Faits à l'origine du litige

12.
    M. Böcker-Lensing, exploitant agricole à Borken (Allemagne), a souscrit à un engagement de non-commercialisation dans le cadre du règlement n° 1078/77. Cet engagement a pris fin le 18 mars 1983. Le requérant n'a pas repris la production de lait à la fin de cet engagement.

13.
    Par contrat du 13 septembre 1988, il a créé avec un autre exploitant agricole, M. Schulze-Beiering, à partir du 15 septembre 1988, une société civile dont l'objet était la gestion d'une exploitation agricole. Il a apporté à cette société le terrain agricole pour lequel il avait souscrit à l'engagement de non-commercialisation.

14.
    Par lettre du 28 juin 1989, il a demandé l'attribution d'une quantité de référence aux autorités nationales.

15.
    Par lettres du 21 décembre 1990, adressées au Conseil et à la Commission, il a demandé une indemnisation des dommages subis. Dans leurs réponses, respectivement du 11 janvier 1991 et du 19 février 1991, les institutions se sont déclarées disposées à ne pas invoquer la prescription jusqu'à l'expiration d'un délai

de trois mois faisant suite à la publication, au Journal officiel des Communautés européennes, de l'arrêt Mulder II, pour autant que ses droits n'étaient pas déjà prescrits.

16.
    Après l'adoption du règlement n° 1639/91, les autorités nationales ont refusé d'attribuer une quantité de référence au premier requérant, au motif que, en raison de l'apport à la société du terrain agricole objet de l'engagement de non-commercialisation, il n'était plus possible de le considérer comme «producteur», au sens de l'article 12, sous c), du règlement n° 857/84.

17.
    A la suite de l'adoption du règlement n° 2187/93, du 22 juillet 1993, précité, le premier requérant a demandé à ce que lui fût adressée l'offre d'indemnisation prévue par ce texte. Cette demande a été rejetée au motif que, contrairement à ce qu'exigeait le règlement, aucun des requérants n'avait bénéficié de l'attribution d'une quantité de référence définitive.

18.
    Postérieurement à l'arrêt de la Cour du 27 janvier 1994, Herbrink (C-98/91, Rec. p. I-223), qui a reconnu à une société civile un droit à l'octroi d'une quantité de référence spécifique, la société Böcker-Beiering a reçu des autorités nationales, le 10 avril 1995, une quantité de référence spécifique provisoire, qui est devenue définitive le 5 juillet 1996.

19.
    Par lettre du 5 avril, les requérants ont fait valoir auprès de la Commission un droit à un dédommagement. Par lettre du 30 mai 1995, la Commission a répondu que des vérifications étaient en cours afin de déterminer dans quelle mesure une indemnisation pouvait leur être accordée. Cette lettre est restée sans suite.

20.
    Par contrat du 27 juin 1996, le premier requérant a cédé à la société ses droits à indemnisation à l'encontre de la Communauté.
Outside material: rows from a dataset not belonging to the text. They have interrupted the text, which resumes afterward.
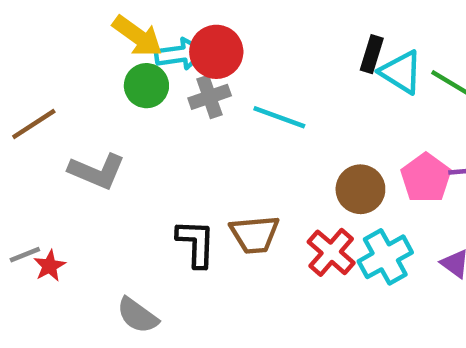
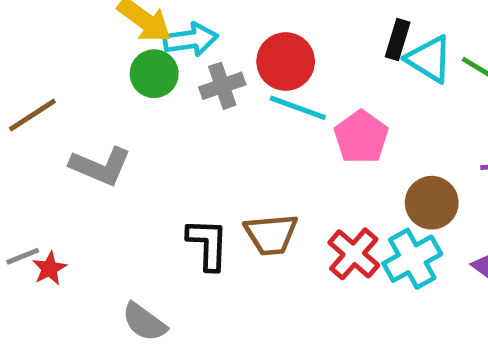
red circle: (216, 52) -> (286, 61), moved
pink pentagon: (426, 178) -> (361, 137), moved
brown circle: (360, 189) -> (432, 203), moved

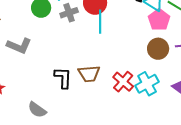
cyan line: (298, 108) -> (100, 22), turned 70
pink pentagon: (361, 137) -> (159, 20), moved
brown circle: (432, 203) -> (158, 49), moved

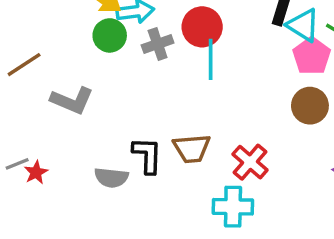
cyan cross: (147, 84) -> (233, 207), moved, turned 30
gray semicircle: (37, 110) -> (111, 178), moved, turned -30

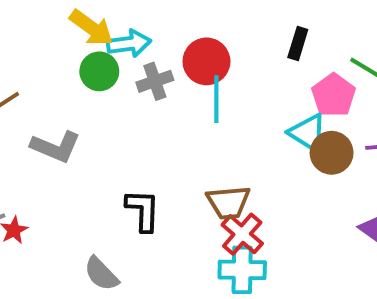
cyan triangle: (303, 25) -> (308, 133), moved
brown trapezoid: (192, 148) -> (228, 202), moved
red cross: (250, 162) -> (242, 234), moved
gray semicircle: (111, 178) -> (101, 274), moved, turned 40

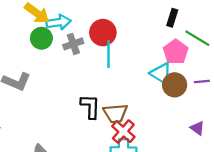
black rectangle: (298, 44) -> (172, 18), moved
black L-shape: (143, 210) -> (90, 106), moved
Procédure et conclusions des parties

21.
    Par requête déposée le 2 janvier 1996, les requérants ont introduit le présent recours. Outre les conclusions indiquées ci-après, ils ont sollicité la suspension de l'affaire.

22.
    Par acte déposé le 5 février 1996, le Conseil et la Commission se sont opposés à cette dernière demande. Celle-ci a été rejetée par ordonnance du président de la première chambre du Tribunal en date du 27 février 1996.

23.
    Sur rapport du juge rapporteur, le Tribunal (première chambre) a décidé d'ouvrir la procédure orale sans procéder à des mesures d'instruction préalables, mais a invité les parties à répondre par écrit à certaines questions.

24.
    Les parties requérantes concluent à ce qu'il plaise au Tribunal:

—    condamner les parties défenderesses à leur verser, pour la période du 2 avril 1984 au 13 juin 1991, une indemnité s'élevant à 118 436,52 DM, avec intérêts au taux de 8 % l'an à compter du 19 mai 1992;

—    les condamner à supporter les frais de procédure ainsi que des frais d'expertise s'élevant à 1961,90 DM.

25.
    Les parties défenderesses concluent à ce qu'il plaise au Tribunal:

—    rejeter le recours comme irrecevable;

—    à titre subsidiaire, le rejeter comme non fondé;

—    condamner les requérants aux dépens.

En droit

26.
    Les requérants allèguent que les conditions de la responsabilité de la Communauté du chef des dommages qu'ils ont subis sont réunies. Les défendeurs contestent que ces conditions soient réunies et invoquent l'irrecevabilité du recours, aux motifs qu'il violerait les exigences de l'article 44, paragraphe 1, sous c), du règlement de procédure et que les droits invoqués seraient atteints par la prescription.

Sur la recevabilité

27.
    Les parties défenderesses soutiennent que la requête ne répond pas aux exigences de l'article 44, paragraphe 1, sous c), du règlement de procédure. Elles affirment que la requête n'a pas montré par quel moyen le premier requérant a apporté à la société les droits à dédommagement invoqués.

28.
    Elles relèvent en outre que ces droits sont prescrits. Les lettres envoyées par le premier requérant au Conseil et à la Commission le 21 décembre 1990 n'auraient pas été de nature à interrompre la prescription, les requérants n'ayant pas introduit un recours dans le délai de deux mois de l'article 173 du traité, auquel renvoie l'article 43, troisième phrase, du statut de la Cour. Dans ces circonstances, à la date d'introduction du recours, le 2 janvier 1996, tous les droits nés avant le 2 janvier 1991 auraient été prescrits.

29.
    Le Tribunal rappelle que, conformément à l'article 44, paragraphe 1, sous c), du règlement de procédure, la requête doit contenir l'indication de l'objet du litige et l'exposé sommaire des moyens invoqués.

30.
    En l'espèce, la preuve de la cession des droits à dédommagement du premier requérant à la société résulte du contrat conclu entre les deux parties le 27 juin

1996, joint au dossier par les requérants au stade du mémoire en réplique. Il ressort en effet de cette pièce que le premier requérant a cédé à la société les droits à indemnisation dont il était titulaire antérieurement à la création de celle-ci.

31.
    S'agissant de la prescription, le Tribunal estime que, dans le cas d'espèce, celle-ci est un moyen de nature à affecter l'étendue du droit à dédommagement invoqué par les requérants. Il s'avère donc opportun d'examiner, de prime abord, si les conditions de nature à engager la responsabilité de la Communauté au titre de l'article 215 du traité sont réunies.

32.
    Il résulte de ce qui précède que le recours est recevable.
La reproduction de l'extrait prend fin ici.